Healthcare Associate Kristen Bond Dobson authored “CMS implements new regulations to restrict Medicare Advantage organizations,” published by the Health Care Compliance Association’s (“HCCA”) Compliance Today (October 2023 issue).

The article reviews the issues relating to Medicare Advantage inappropriately delaying and denying coverage of medically necessary care. The Centers for Medicare & Medicaid Services (“CMS”) issued new regulations earlier this year in response to increased frustration from healthcare providers.

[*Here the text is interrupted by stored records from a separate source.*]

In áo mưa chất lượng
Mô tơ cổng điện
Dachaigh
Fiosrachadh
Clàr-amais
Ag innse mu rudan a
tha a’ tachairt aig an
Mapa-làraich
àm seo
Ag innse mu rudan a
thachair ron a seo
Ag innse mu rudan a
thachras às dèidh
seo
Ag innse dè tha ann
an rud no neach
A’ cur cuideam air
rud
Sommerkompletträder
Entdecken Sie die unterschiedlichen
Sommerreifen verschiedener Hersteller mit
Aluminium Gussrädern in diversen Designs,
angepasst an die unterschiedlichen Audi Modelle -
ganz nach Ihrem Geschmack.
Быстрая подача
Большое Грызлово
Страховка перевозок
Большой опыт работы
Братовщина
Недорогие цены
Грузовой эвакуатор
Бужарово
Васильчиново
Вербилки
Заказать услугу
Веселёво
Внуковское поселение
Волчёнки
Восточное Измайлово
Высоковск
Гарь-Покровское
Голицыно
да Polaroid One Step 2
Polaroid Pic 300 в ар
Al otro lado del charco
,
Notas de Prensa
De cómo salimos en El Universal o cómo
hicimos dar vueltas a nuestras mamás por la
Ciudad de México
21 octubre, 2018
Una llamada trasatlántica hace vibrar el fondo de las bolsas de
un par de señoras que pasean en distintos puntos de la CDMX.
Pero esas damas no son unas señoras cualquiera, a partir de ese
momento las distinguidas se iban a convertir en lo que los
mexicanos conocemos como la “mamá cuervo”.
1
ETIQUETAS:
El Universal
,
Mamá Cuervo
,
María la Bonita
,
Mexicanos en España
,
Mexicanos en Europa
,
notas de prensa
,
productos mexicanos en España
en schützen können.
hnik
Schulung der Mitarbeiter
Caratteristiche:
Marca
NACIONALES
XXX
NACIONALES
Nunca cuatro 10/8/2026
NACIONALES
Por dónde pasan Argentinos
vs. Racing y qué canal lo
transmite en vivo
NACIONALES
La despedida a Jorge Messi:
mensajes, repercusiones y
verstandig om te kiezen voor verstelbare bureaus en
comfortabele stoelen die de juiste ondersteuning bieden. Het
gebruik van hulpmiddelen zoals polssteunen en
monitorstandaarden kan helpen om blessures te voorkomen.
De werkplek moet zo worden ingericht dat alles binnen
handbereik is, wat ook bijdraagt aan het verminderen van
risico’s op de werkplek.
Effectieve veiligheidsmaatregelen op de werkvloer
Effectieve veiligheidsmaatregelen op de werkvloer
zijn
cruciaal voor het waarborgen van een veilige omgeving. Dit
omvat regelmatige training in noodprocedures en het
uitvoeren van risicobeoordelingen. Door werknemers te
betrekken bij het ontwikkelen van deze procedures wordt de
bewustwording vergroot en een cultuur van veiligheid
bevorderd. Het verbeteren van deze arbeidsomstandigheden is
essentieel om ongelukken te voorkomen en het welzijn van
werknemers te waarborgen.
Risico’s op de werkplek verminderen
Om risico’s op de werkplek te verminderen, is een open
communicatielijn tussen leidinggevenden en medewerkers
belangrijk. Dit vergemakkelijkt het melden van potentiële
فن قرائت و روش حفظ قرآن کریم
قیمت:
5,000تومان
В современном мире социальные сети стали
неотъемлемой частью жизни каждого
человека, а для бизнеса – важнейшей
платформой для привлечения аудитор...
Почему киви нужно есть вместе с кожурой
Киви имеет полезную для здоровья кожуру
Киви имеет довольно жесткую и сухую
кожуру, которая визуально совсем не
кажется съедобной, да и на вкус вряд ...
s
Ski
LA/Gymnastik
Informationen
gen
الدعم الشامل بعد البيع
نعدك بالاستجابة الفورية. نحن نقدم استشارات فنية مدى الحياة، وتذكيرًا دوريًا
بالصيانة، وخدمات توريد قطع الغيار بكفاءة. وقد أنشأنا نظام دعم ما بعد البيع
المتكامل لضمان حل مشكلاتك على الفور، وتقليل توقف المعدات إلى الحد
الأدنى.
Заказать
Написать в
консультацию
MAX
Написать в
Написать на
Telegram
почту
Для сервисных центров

The new ruling clarifies the following:

  • Medicaid Advantage organizations (“MAOs") must comply with general coverage and benefit conditions set forth in so-called “traditional Medicare” laws when making coverage decisions and medical necessity determinations;
  • The two-midnight rule, and the admissions criteria set forth in 42 C.F.R. § 412.3, apply to MAOs; and
  • Prior authorizations should be used only to confirm the presence of diagnoses or other medical criteria and ensure that the furnishing of a service or benefit is medically necessary. Additionally, prior authorizations must be valid for an entire course of approved treatment.

The HCCA’s Compliance Today is a monthly publication providing the latest insights on healthcare compliance issues and offers practical information for healthcare compliance professionals.